Finally, and perhaps most surprisingly, color components and
undesired flavor components formed in the process readily can be
kept to a minimum, and these undesired components readily can be
removed. Not as much polymerization is required for production of
the product as is required in the preparation of polydextrose, and
thus the harsh reaction conditions typically required for
polydextrose production are not required. The preferred process for
production of the derivatized product is simple, with a high
tolerance for moisture content in the starting materials. Thus, in
preferred embodiments, there is no need to take expensive steps to
avoid moisture uptake in the starting materials.
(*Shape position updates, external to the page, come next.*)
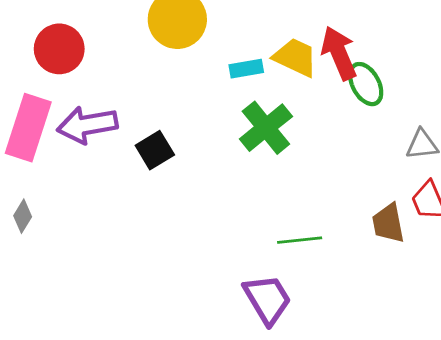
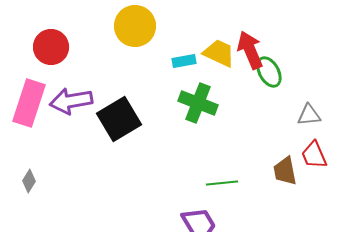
green cross: (266, 128) -> (198, 103), turned -30
black square: (155, 150) -> (119, 119), size x1.6
gray diamond: (23, 216) -> (29, 181), moved

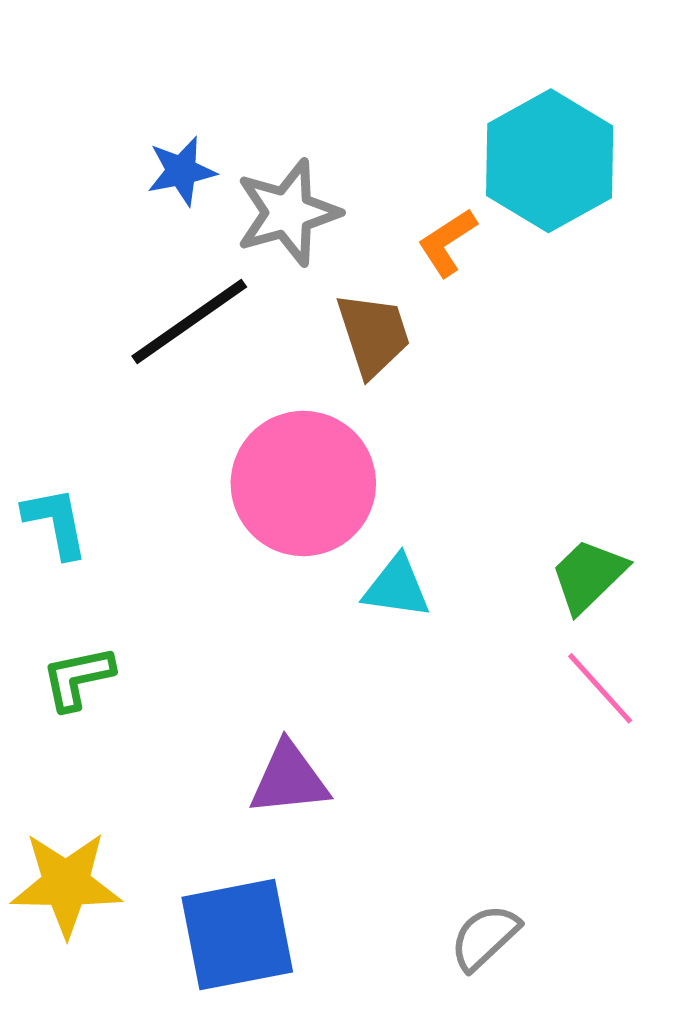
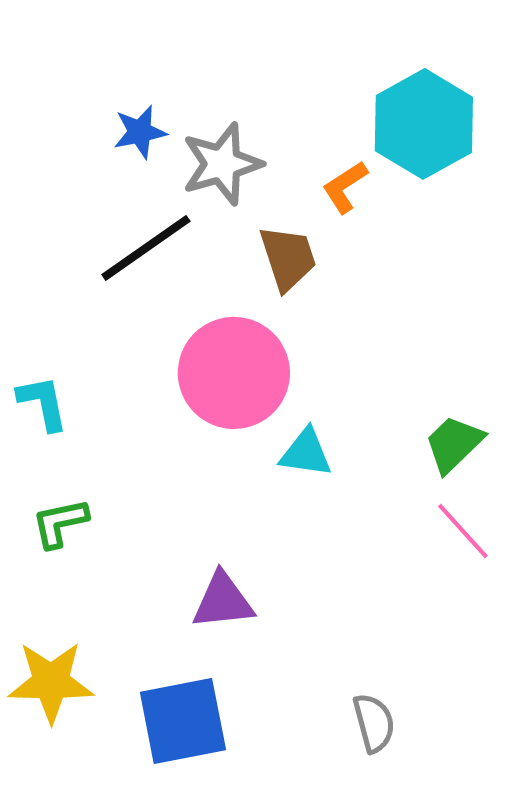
gray semicircle: (485, 937) -> (374, 723), turned 118

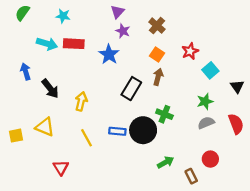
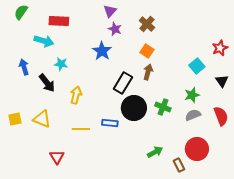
cyan star: (63, 16) -> (61, 64), moved
red rectangle: (74, 44) -> (59, 21), moved
red star: (190, 51) -> (220, 48), moved
green cross: (164, 114) -> (163, 107), moved
black circle: (143, 130) -> (134, 108), moved
yellow square: (16, 136) -> (15, 119), moved
yellow line: (86, 138) -> (81, 129), turned -60
red circle: (210, 159) -> (197, 149), size x1.5

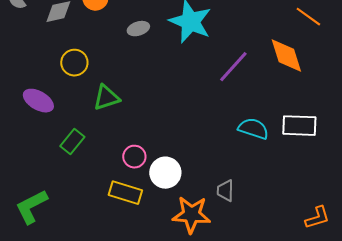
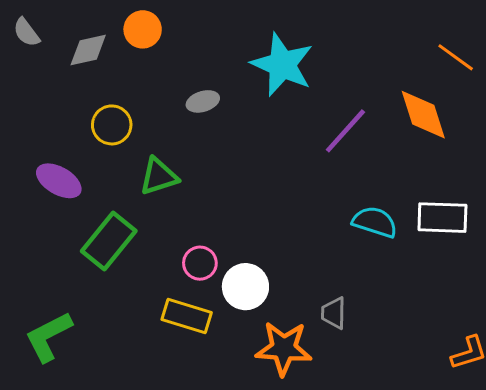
gray ellipse: (138, 29) -> (203, 101), moved
green rectangle: (72, 142) -> (109, 241), size x1.5

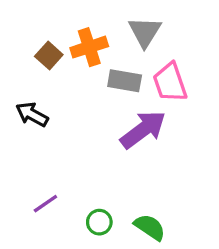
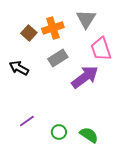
gray rectangle: (125, 81) -> (58, 58), moved, turned -42

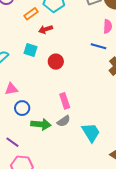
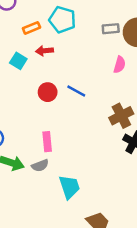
blue line: (98, 46) -> (76, 91), moved
cyan square: (31, 50) -> (18, 61), moved

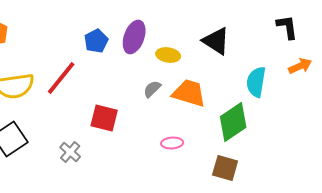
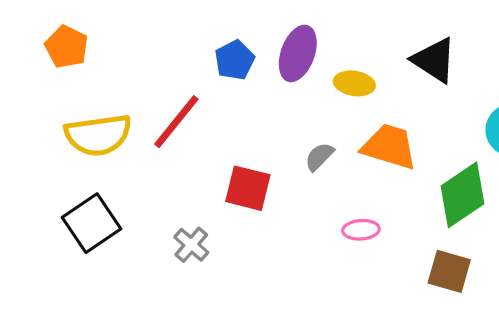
gray semicircle: (152, 89) -> (319, 157), moved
[0016] It has been found in preferred embodiments that the
solubility of the saccharide-derivatized oligosaccharides is
greater than 90% at 25.degree. C., and that the Minolta L color of
the saccharide-derivatized oligosaccharides is greater than 85 even
prior to a decolorization step.
[0017] Also provided by the invention are a process for preparing
an oligosaccharide product and a process for preparing a mixture of
oligosaccharides, both as set forth hereinbelow.
DETAILED DESCRIPTION OF THE PREFERRED EMBODIMENTS
[0018] The present invention provides a mixture of oligosaccharides
prepared by extruding a reaction mixture that includes a saccharide
having a degree of polymerization ranging from 1 to 4, and a starch
having a degree of polymerization of at least 200, wherein the
extruding imparts sufficient energy and force to derivatize
starting with the saccharide. The resulting product is an
oligosaccharide in the form of a dextrin.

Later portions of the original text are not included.